The first known occurrence of the title “Catholic” in reference to the Christian Church appears very early in Church history: from the early second century in fact, in a letter from Ignatius of Antioch to the church at Smyrna, who said, “Wherever Jesus Christ is, there is the Catholic Church” (8th Smyrneans c. A.D. 110).  He uses this term without explanation, implying the term was already in use at the time.  St. Augustine in his Confessions also uses the word to distinguish between the true Church of Christ and the Manichean cults he had followed during his youth.  It seems most likely the word was originally used for this purpose, to distinguish the Universal Church from schismatic and heretical groups which had fallen away.

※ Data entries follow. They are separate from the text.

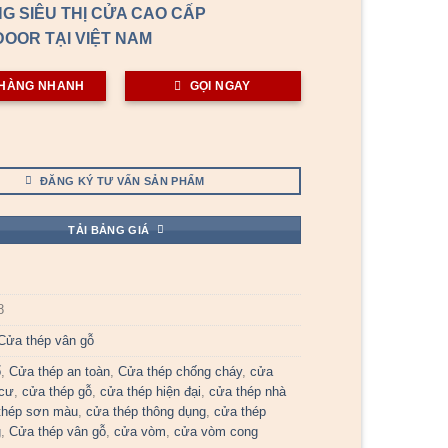
G SIÊU THỊ CỬA CAO CẤP
OOR TẠI VIỆT NAM
HÀNG NHANH
GỌI NGAY
ĐĂNG KÝ TƯ VẤN SẢN PHẨM
TẢI BẢNG GIÁ
8
Cửa thép vân gỗ
ổ
,
Cửa thép an toàn
,
Cửa thép chống cháy
,
cửa
 cư
,
cửa thép gỗ
,
cửa thép hiện đại
,
cửa thép nhà
thép sơn màu
,
cửa thép thông dụng
,
cửa thép
g
,
Cửa thép vân gỗ
,
cửa vòm
,
cửa vòm cong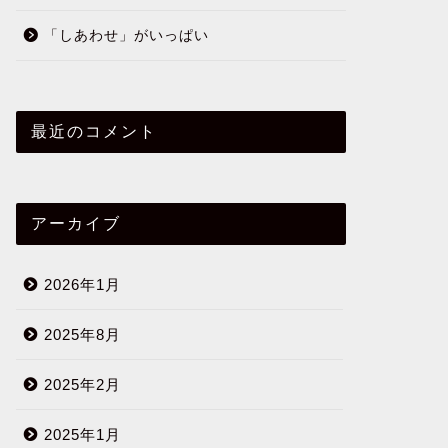
「しあわせ」がいっぱい
最近のコメント
アーカイブ
2026年1月
2025年8月
2025年2月
2025年1月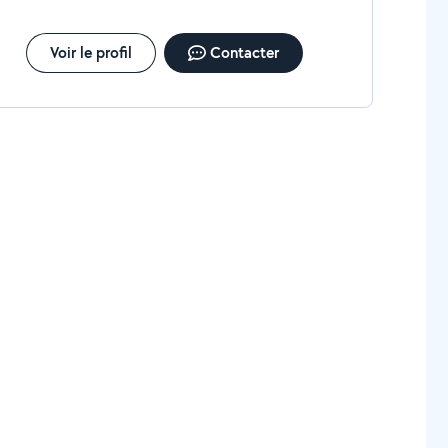
Voir le profil
Contacter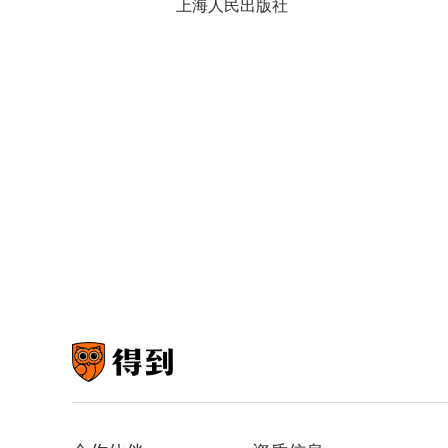
上海人民出版社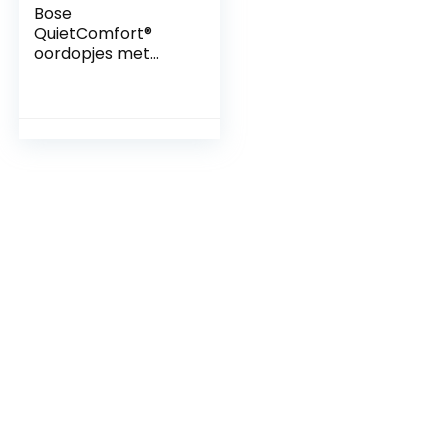
Bose
QuietComfort®
oordopjes met
ruisonderdrukking,
volledig draadloze
Bluetooth-
oordopjes met
spraakbediening,
hoogwaardige
ruisonderdrukking
en oplaadcase,
zwart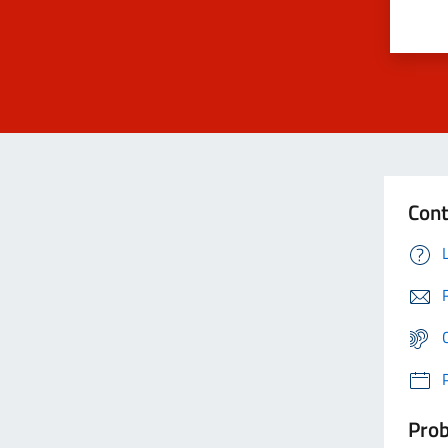
Cont
Prob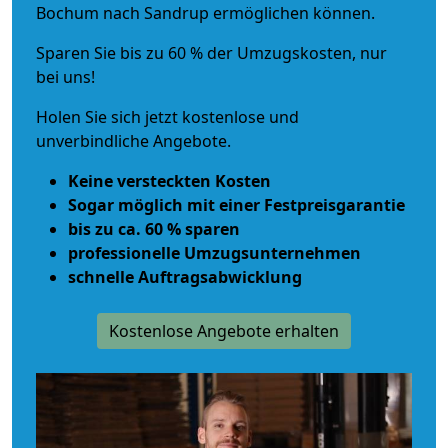
Bochum nach Sandrup ermöglichen können.
Sparen Sie bis zu 60 % der Umzugskosten, nur
bei uns!
Holen Sie sich jetzt kostenlose und
unverbindliche Angebote.
Keine versteckten Kosten
Sogar möglich mit einer Festpreisgarantie
bis zu ca. 60 % sparen
professionelle Umzugsunternehmen
schnelle Auftragsabwicklung
Kostenlose Angebote erhalten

The mark of “apostolic” simply means that the teaching power of the Twelve Apostles is handed down through history to the Bishops.  Peter, the leader of the Apostles, handed down his authority as leader to his successor Linus, and likewise Linus to Anacletus so on and so forth to the present Bishop of Rome Benedict XVI.  The other Apostles handed their authority down to their successors and finally to the Bishops of the world today.  Through this apostolic succession, the Church maintains orthodox doctrine (the faith handed down by Jesus to the Apostles) and the ability to confect sacraments (the physical means by which God infuses grace to the people).

The Eastern Orthodox share with the Catholic Church the mark of apostolic succession, being able to trace the pedigree of Bishops back to the Fathers and the Apostles.  Protestants are not so lucky.  Unfortunately the furthest they can trace their lineage is the early 1500s to an Augustinian monk called Martin Luther.  However, most Protestant communities reject the concept of apostolic succession altogether so let them not be called hypocrites.

The mark of apostolic succession is paramount in discerning the true Church of Jesus Christ, because as Christ laid hands on his  Apostles and gave them authority, so must the Apostles also lay hands on their successors giving them authority.  This process is called ordination.  Through ordination, ordinary men are able to act in persona Christi, in the person of Christ.  For this reason a priest wears robes and vestments.  He puts on clothes that are not his own to symbolize that when saying Mass or hearing Confessions he is not acting in himself or by his own power, but by the power of God as Jesus Christ.


Catholicism, also, is a distinctly intelligent faith.  In that if a dogma or teaching cannot be explained logically, it cannot be promulgated.  Many other Christians follow Martin Luther’s example, who suggested we “pluck the eyes out of our reason” and blindly follow religious faith.  This ideology has resulted in opposition to the geocentric theory of the solar system, as well as flat out refusal of Darwin’s theory of evolution.  The Catholic Church sees no dichotomy between religious faith and reason (science and philosophy).  Blessed Pope John Paul II said, “Reason and faith cannot be separated without diminishing the capacity of men and women to know themselves, the world, and God in an appropriate way.”  This is perhaps the Church’s most interesting feature.  It has found the healthy medium between the high mysticism of the Eastern Churches and the intellectual fervor of St. Thomas Aquinas and Copernicus.

            Of course there will be more to say on these subjects, but for now enough pontificating.  In later posts I shall explore in more depth the themes of this article and the mystery (and manners as O’Connor would put it) of the one, holy, catholic, and apostolic Church established by God for the salvation of souls.